Swedish banker (born 1956)

Jerker Mats Johansson (born May 19, 1956) is a Swedish investment banker and was the chief executive officer of UBS Investment Bank and member of the Group Executive Board at UBS AG between February 13, 2008, and April 27, 2009.

==Biography==
Johansson received a master's degree in economics from the Stockholm School of Economics in 1979 and an MBA from the Stanford University Graduate School of Business in 1986. During this time, he was part of Bankers Trust's graduate training program and worked for Chase Manhattan Bank.

He later went to work at Morgan Stanley Europe and became a vice chairman and member of their management committee. Johansson joined Morgan Stanley as a summer associate in 1985.
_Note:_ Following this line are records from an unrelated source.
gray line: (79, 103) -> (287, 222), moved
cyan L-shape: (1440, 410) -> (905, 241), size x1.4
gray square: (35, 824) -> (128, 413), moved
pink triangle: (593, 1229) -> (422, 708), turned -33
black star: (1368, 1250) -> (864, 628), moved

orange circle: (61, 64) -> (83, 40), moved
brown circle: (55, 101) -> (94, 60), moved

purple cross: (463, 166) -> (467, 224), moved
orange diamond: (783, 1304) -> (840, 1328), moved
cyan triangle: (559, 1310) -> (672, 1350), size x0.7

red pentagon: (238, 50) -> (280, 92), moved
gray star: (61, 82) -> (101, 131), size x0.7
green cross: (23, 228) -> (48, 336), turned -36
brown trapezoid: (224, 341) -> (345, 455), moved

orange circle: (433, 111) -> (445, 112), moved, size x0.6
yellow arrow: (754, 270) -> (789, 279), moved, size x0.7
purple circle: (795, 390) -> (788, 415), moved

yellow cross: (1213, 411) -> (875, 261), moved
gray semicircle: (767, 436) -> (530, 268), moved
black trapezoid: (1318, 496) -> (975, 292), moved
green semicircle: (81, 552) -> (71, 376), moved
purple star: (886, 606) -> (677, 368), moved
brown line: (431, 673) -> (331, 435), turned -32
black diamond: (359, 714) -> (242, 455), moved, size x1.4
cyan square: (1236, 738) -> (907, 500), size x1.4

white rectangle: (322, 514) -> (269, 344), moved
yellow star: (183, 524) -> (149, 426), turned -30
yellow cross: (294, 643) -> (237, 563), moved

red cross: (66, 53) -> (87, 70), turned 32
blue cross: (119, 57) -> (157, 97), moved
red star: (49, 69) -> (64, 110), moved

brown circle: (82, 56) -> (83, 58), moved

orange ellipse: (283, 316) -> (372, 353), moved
From 2002 to 2005, Johansson was the global head of institutional equities at Morgan Stanley Europe. In August 2005, he was named co-head of combined sales and trading, consisting of the Institutional Equity Division and the Fixed Income Division. From April 2007, he was co-head of sales and trading with responsibility for clients and services, prime brokerage and solely responsible for sales and trading in capital markets.

In February 2008, Johansson was appointed chairman and chief executive officer of UBS Investment Bank. He also serves as a member of the UBS AG group executive board.

On 27 April 2009, Johansson resigned and was replaced by Alex Wilmot-Sitwell and Carsten Kengeter as Co-CEOs of the Investment Bank. UBS Chief Executive Oswald J. Grübel issued a statement thanking Johansson “for his great efforts and his valuable contribution to the repositioning of our investment bank.”

Johansson co-founded Bluewater (previously Blue Water Energy) in 2011. As executive chairman, Johansson works alongside the other co-founding partners to drive the continued growth of the firm and the value creation across the funds Bluewater manage. Johansson's specific responsibilities include chairing the Investment Committee, Quarterly Portfolio Reviews and the Bluewater charitable giving committee. Johansson also maintains an active role across all elements of Bluewater including the deal team, finance team and the Marketing & IR team.

== Activities ==
Johansson now serves on the boards of Influit, Stena International S.A., Stena Fastigheter and FAM AB – part of The Wallenberg Foundations – and is a trustee of The Morgan Library and Museum. Jerker is also a member of The Royal Swedish Academy of Engineering Sciences.